Serving the pastina in a pumpkin isn't necessary, but it is appropriate and fun this time of year. And it's simple, too. The hardest part is getting the pumpkin home and resisting the temptation to carve it. You could also make individual tureens with smaller pumpkins and hard squashes such as acorn squash. Use some of their flesh in the pastina. Just make sure you leave enough behind, or the shells will not be sturdy enough to be containers. If you just gave me the pastina in a bowl with a big spoon, I'd be very happy.
Serves 4
1 Jack-o'-Lantern or other large pumpkin, about 6 pounds
Extra-virgin olive oil for oiling pumpkin, plus 2 tablespoons
Salt and freshly ground pepper
About 4 cups chicken stock or canned low-salt chicken broth
1 cup finely chopped onion
1 teaspoon finely chopped fresh thyme
3/4 pound dried pastina or other small pasta such as riso
1 cup Roasted Winter Squash
1 cup cubed cooked turkey, plain or smoked (about 1/4 pound; optional)
1/2 cup plus 2 tablespoons freshly grated Parmesan cheese
Preheat the oven to 375 degrees F. Cut the lid off the pumpkin and scoop out the seeds and fibers. Scrape away some of the flesh, especially around the top, to form a large, smooth inner cavity. Make sure to leave the shell at least 1 inch thick all around. Oil the pumpkin inside and out and season inside with salt and pepper. Replace the lid.
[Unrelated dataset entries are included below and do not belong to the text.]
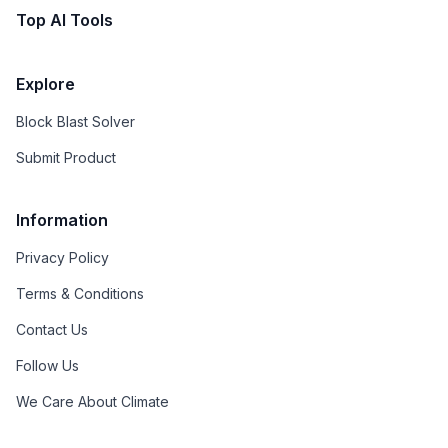
Top AI Tools
Explore
Block Blast Solver
Submit Product
Information
Privacy Policy
Terms & Conditions
Contact Us
Follow Us
We Care About Climate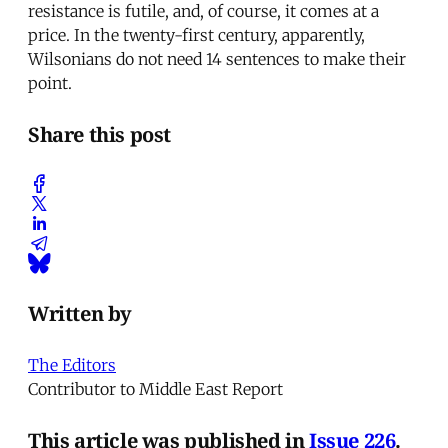
resistance is futile, and, of course, it comes at a
price. In the twenty-first century, apparently,
Wilsonians do not need 14 sentences to make their
point.
Share this post
Written by
The Editors
Contributor to Middle East Report
This article was published in
Issue 226
.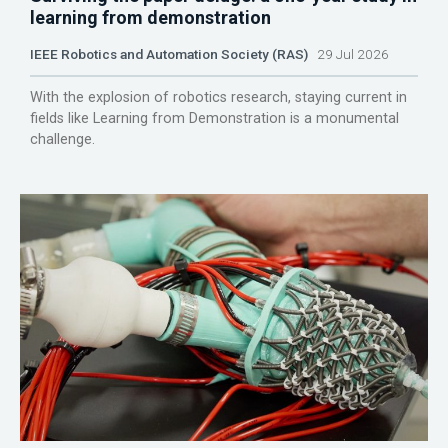
learning from demonstration
IEEE Robotics and Automation Society (RAS)
29 Jul 2026
With the explosion of robotics research, staying current in
fields like Learning from Demonstration is a monumental
challenge.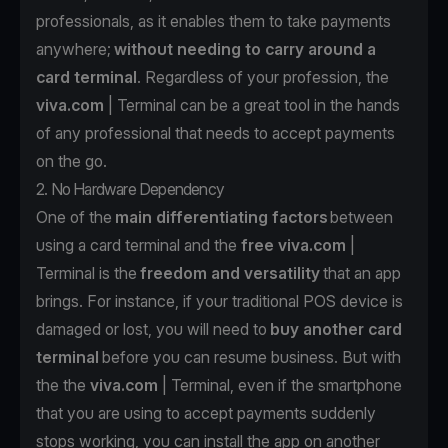
professionals, as it enables them to take payments
anywhere;
without needing to carry around a
card terminal
. Regardless of your profession, the
viva.com
| Terminal can be a great tool in the hands
of any professional that needs to accept payments
on the go.
2. No Hardware Dependency
One of the
main differentiating factors
between
using a card terminal and the
free
viva.com
|
Terminal is the
freedom and versatility
that an app
brings. For instance, if your traditional POS device is
damaged or lost, you will need to
buy another card
terminal
before you can resume business. But with
the the
viva.com
| Terminal
, even if the smartphone
that you are using to accept payments suddenly
stops working, you can install the app
on another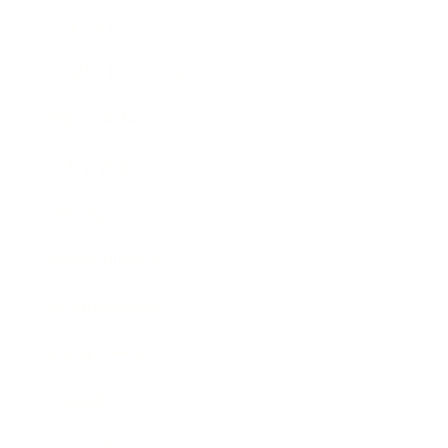
Lifestyle
Health & Wellness
Relationships
Technology
Society
Entertainment
Business News
Expert Panel
Awards
Brainz Academy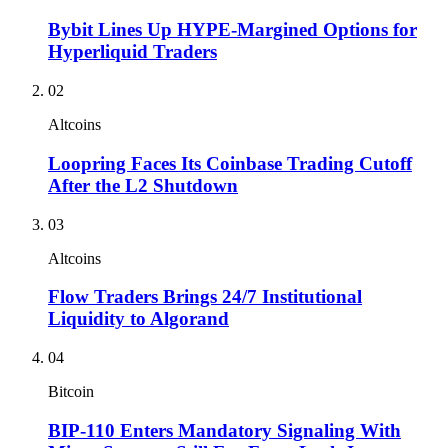
Bybit Lines Up HYPE-Margined Options for
Hyperliquid Traders
02
Altcoins
Loopring Faces Its Coinbase Trading Cutoff
After the L2 Shutdown
03
Altcoins
Flow Traders Brings 24/7 Institutional
Liquidity to Algorand
04
Bitcoin
BIP-110 Enters Mandatory Signaling With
Place on a baking sheet and bake until about two-thirds cooked but still firm enough to stand and act as the soup container, about 40 minutes. Do not overbake. If a good deal of liquid gathers in the bottom, spoon out and discard. Set aside; it will stay warm on its own a good while.
Bring the stock to a low simmer in a saucepan. Heat the remaining 2 tablespoons olive oil in a large sauté pan over medium-high heat until hot. Add the onion and cook until soft but not brown, 2 to 3 minutes. Add the thyme, stir, and add 2 cups of the stock. Bring to a boil. Add the pastina, stir well, and reduce the heat to maintain a slow simmer. Season with salt and pepper. Simmer, adding the stock 1/2 cup at a time as the previous addition is absorbed and stirring occasionally to prevent the pastina from sticking to the bottom of the pan, until the pasta is al dente, about 15 minutes. Add the roasted squash and turkey to reheat. Stir well. The consistency should be quite loose, like a thick soup. Add more stock if necessary. Add the 1/2 cup cheese and let melt for a moment before stirring in. Taste for seasoning.
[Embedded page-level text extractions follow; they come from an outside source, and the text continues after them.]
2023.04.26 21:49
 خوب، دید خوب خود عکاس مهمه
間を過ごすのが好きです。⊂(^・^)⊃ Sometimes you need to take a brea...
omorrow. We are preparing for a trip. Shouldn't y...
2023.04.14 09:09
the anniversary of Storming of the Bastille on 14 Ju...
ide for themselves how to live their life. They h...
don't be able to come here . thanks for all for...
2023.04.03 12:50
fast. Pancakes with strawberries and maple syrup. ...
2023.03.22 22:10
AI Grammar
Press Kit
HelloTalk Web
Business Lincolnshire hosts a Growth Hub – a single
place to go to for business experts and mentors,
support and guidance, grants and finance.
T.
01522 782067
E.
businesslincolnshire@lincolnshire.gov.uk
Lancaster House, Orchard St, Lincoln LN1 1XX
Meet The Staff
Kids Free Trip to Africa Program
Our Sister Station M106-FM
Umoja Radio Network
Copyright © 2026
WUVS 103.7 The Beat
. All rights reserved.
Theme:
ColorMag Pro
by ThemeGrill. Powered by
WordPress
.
Ladle the pastina into the reserved pumpkin shell and garnish with the remaining 2 tablespoons Parmesan. Replace the lid and take to the table immediately
Variation with Greens: For a colorful and nutritious addition, cut several handfuls of winter greens such as spinach or chard into a chiffonade and stir into the pastina just to wilt before serving.